1872. Begins attendance at Putnam Female Seminary, living with her grandmother at her home, the Stone Academy, in Zanesville, Ohio.

1880, summer: travels with father to visit mining camps near Summit, Colorado; fall and winter: in the company of her father visits theater in New York and Washington.

1881-2. Relocates to Staten Island and New York City, staying with family friends while she looks for stage work. Accepts position with James O'Neill's touring company.

1883-5. Actress for Boston Museum Theatre.

1885, January 12. Marries fellow actor George Richmond Parks in private ceremony in Salem, Massachusetts. When her manager finds out about their marriage, Robins's contract is not renewed.

1885, October. Death of ER's grandmother, Jane Hussey Robins, in Zanesville, Ohio.

1885, December. Triumphal appearance of ER in the Zanesville Opera House, playing Mercedes in James O'Neill's Count of Monte Cristo. She hears later that night of her father's journey to deliver her mother to a mental asylum.

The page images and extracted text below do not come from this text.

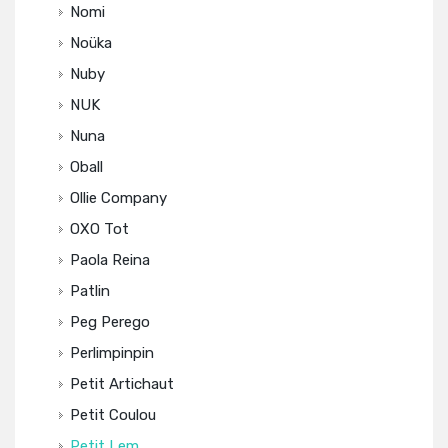
Nomi
Noüka
Nuby
NUK
Nuna
Oball
Ollie Company
OXO Tot
Paola Reina
Patlin
Peg Perego
Perlimpinpin
Petit Artichaut
Petit Coulou
Petit Lem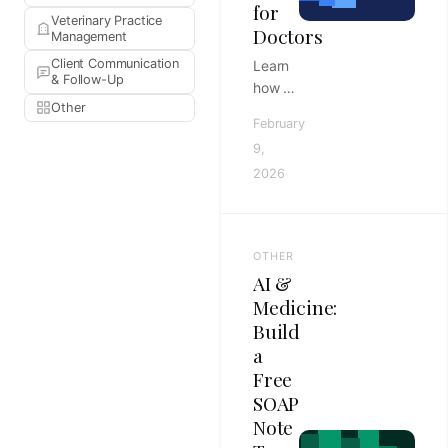
for
Veterinary Practice
Doctors
Management
Client Communication
Learn
& Follow-Up
how to
Other
build a
February
high-
9,
quality
2026
referral
letter
template
pack
OTHER
to
AI &
streamline
Medicine:
clinic
Build
workflows
a
and
improve
Free
patient
SOAP
care
Note
continuity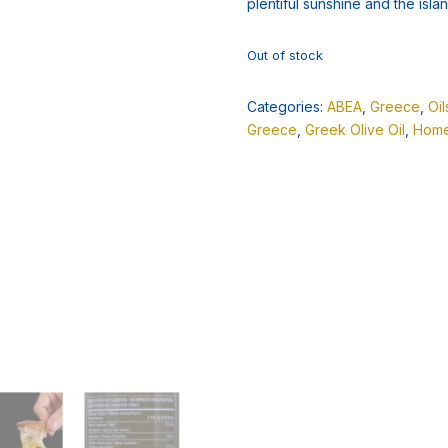
plentiful sunshine and the island
Out of stock
Categories:
ABEA
,
Greece
,
Oi
Greece
,
Greek Olive Oil
,
Home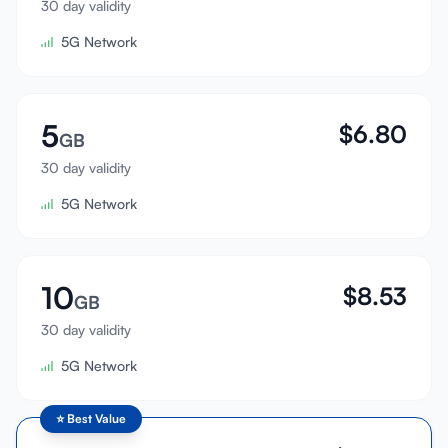
30 day validity
Sign In
5G Network
Sign Up
5
$
6.80
GB
30 day validity
5G Network
10
$
8.53
GB
30 day validity
5G Network
⭐
Best Value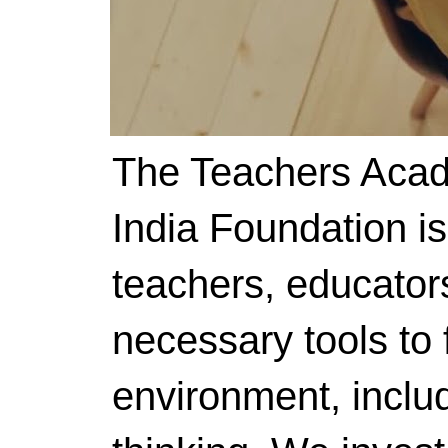
The Teachers Acad
India Foundation i
teachers, educator
necessary tools to f
environment, includ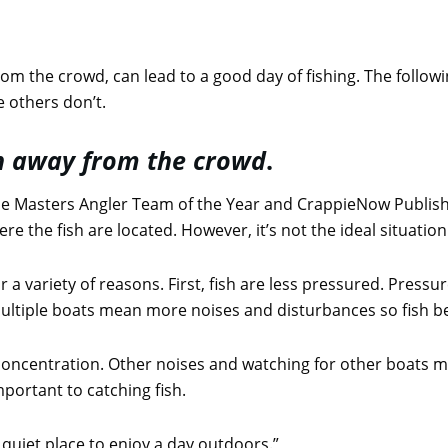
rom the crowd, can lead to a good day of fishing. The follow
 others don’t.
wn away from the crowd
.
e Masters Angler Team of the Year and CrappieNow Publish
e the fish are located. However, it’s not the ideal situation
r a variety of reasons. First, fish are less pressured. Pres
ultiple boats mean more noises and disturbances so fish be
concentration. Other noises and watching for other boats ma
portant to catching fish.
 quiet place to enjoy a day outdoors.”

1886, fall. Resigns from O'Neill's Monte Cristo tour when her sister, Una (Eunice) dies in Florida.

1887, May 31. George Parks drowns himself in the Charles River, Boston. His body is discovered two weeks later.

1887-8. On tour across America with the Edwin Booth and Lawrence Barrett company.

1888. Released from her acting contract in San Francisco, returns to the East Coast by way of Central America. Travels with Sarah Bull to London and Norway. With encouragement from actor-manager Herbert Beerbohm Tree, decides to stay in London.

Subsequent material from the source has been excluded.